(Data under study Opens)

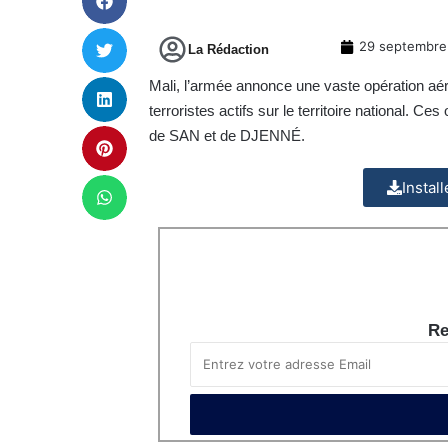
29 septembre
La Rédaction
Mali, l’armée annonce une vaste opération aé
terroristes actifs sur le territoire nationa
de SAN et de DJENNÉ.
Instal
Re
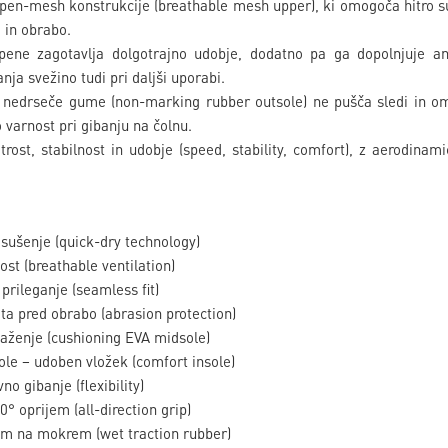
 open-mesh konstrukcije (breathable mesh upper), ki omogoča hitro su
i in obrabo.
pene zagotavlja dolgotrajno udobje, dodatno pa ga dopolnjuje an
nja svežino tudi pri daljši uporabi.
z nedrseče gume (non-marking rubber outsole) ne pušča sledi in o
o varnost pri gibanju na čolnu.
trost, stabilnost in udobje (speed, stability, comfort), z aerodina
sušenje (quick-dry technology)
t (breathable ventilation)
rileganje (seamless fit)
a pred obrabo (abrasion protection)
aženje (cushioning EVA midsole)
e – udoben vložek (comfort insole)
 gibanje (flexibility)
 oprijem (all-direction grip)
em na mokrem (wet traction rubber)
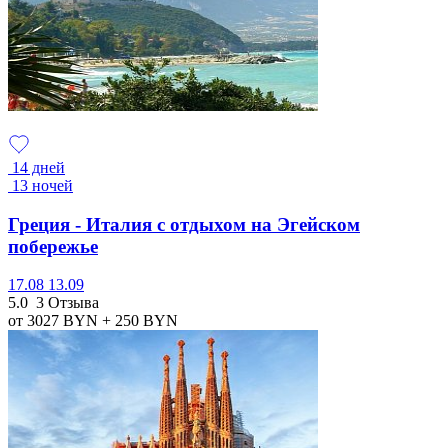
14 дней
13 ночей
Греция - Италия с отдыхом на Эгейском
побережье
17.08
13.09
5.0
3 Отзыва
от 3027
BYN
+ 250
BYN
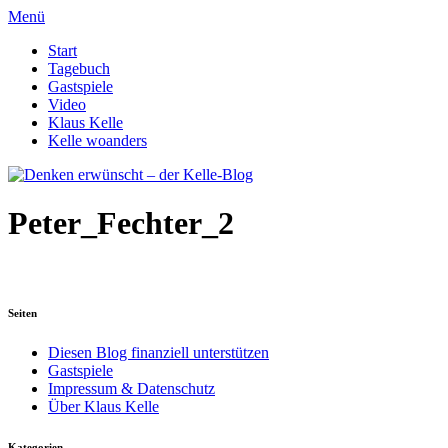
Menü
Start
Tagebuch
Gastspiele
Video
Klaus Kelle
Kelle woanders
Peter_Fechter_2
Seiten
Diesen Blog finanziell unterstützen
Gastspiele
Impressum & Datenschutz
Über Klaus Kelle
Kategorien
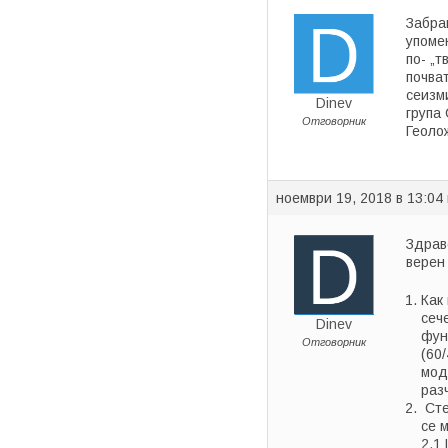
Забра
упоме
по- „т
почва
сеизми
Dinev
група
Отговорник
Геоло
ноември 19, 2018 в 13:04
Здрав
верен 
Как
сеч
Dinev
фун
Отговорник
(60/
мод
раз
Сте
се 
2.1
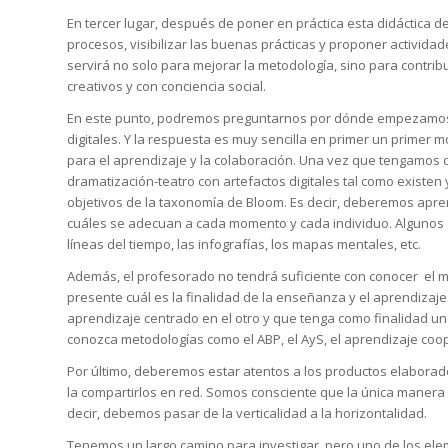
En tercer lugar, después de poner en práctica esta didáctica 
procesos, visibilizar las buenas prácticas y proponer activida
servirá no solo para mejorar la metodología, sino para contrib
creativos y con conciencia social.
En este punto, podremos preguntarnos por dónde empezamos 
digitales. Y la respuesta es muy sencilla en primer un primer 
para el aprendizaje y la colaboración. Una vez que tengamos c
dramatización-teatro con artefactos digitales tal como existen
objetivos de la taxonomía de Bloom. Es decir, deberemos aprend
cuáles se adecuan a cada momento y cada individuo. Algunos de
líneas del tiempo, las infografías, los mapas mentales, etc.
Además, el profesorado no tendrá suficiente con conocer el ma
presente cuál es la finalidad de la enseñanza y el aprendizaje. 
aprendizaje centrado en el otro y que tenga como finalidad un
conozca metodologías como el ABP, el AyS, el aprendizaje coop
Por último, deberemos estar atentos a los productos elaborad
la compartirlos en red. Somos consciente que la única manera
decir, debemos pasar de la verticalidad a la horizontalidad.
Tenemos un largo camino para investigar, pero uno de los ele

(Data under study Closes)

What is expected: Start at the line above containing "La Rédaction" and stop at the line containing "digitales. Y la": print those lines and everything between them exactly, but not the pictures.

Response area:
La Rédaction
Mali, l’armée annonce une vaste opération aé
terroristes actifs sur le territoire nationa
de SAN et de DJENNÉ.
Instal
Re
 open-mesh konstrukcije (breathable mesh upper), ki omogoča hitro su
i in obrabo.
pene zagotavlja dolgotrajno udobje, dodatno pa ga dopolnjuje an
nja svežino tudi pri daljši uporabi.
z nedrseče gume (non-marking rubber outsole) ne pušča sledi in o
o varnost pri gibanju na čolnu.
trost, stabilnost in udobje (speed, stability, comfort), z aerodina
sušenje (quick-dry technology)
t (breathable ventilation)
rileganje (seamless fit)
a pred obrabo (abrasion protection)
aženje (cushioning EVA midsole)
e – udoben vložek (comfort insole)
 gibanje (flexibility)
 oprijem (all-direction grip)
em na mokrem (wet traction rubber)
14 дней
13 ночей
Греция - Италия с отдыхом на Эгейском
побережье
17.08
13.09
5.0
3 Отзыва
от 3027
BYN
+ 250
BYN
Menü
Start
Tagebuch
Gastspiele
Video
Klaus Kelle
Kelle woanders
Peter_Fechter_2
Seiten
Diesen Blog finanziell unterstützen
Gastspiele
Impressum & Datenschutz
Über Klaus Kelle
Kategorien
Забра
упоме
по- „т
почва
сеизми
Dinev
група
Отговорник
Геоло
ноември 19, 2018 в 13:04
Здрав
верен 
Как
сеч
Dinev
фун
Отговорник
(60/
мод
раз
Сте
се 
2.1
En tercer lugar, después de poner en práctica esta didáctica 
procesos, visibilizar las buenas prácticas y proponer activida
servirá no solo para mejorar la metodología, sino para contrib
creativos y con conciencia social.
En este punto, podremos preguntarnos por dónde empezamos 
digitales. Y la respuesta es muy sencilla en primer un primer 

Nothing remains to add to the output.